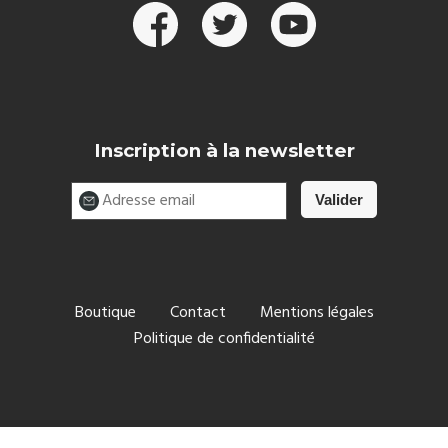
Inscription à la newsletter
Boutique
Contact
Mentions légales
Politique de confidentialité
========================================================================
Lines before the one containing "Mentions légales" are left out. Repeat that line and all lines after it in the records above exactly.

Mentions légales
Politique de confidentialité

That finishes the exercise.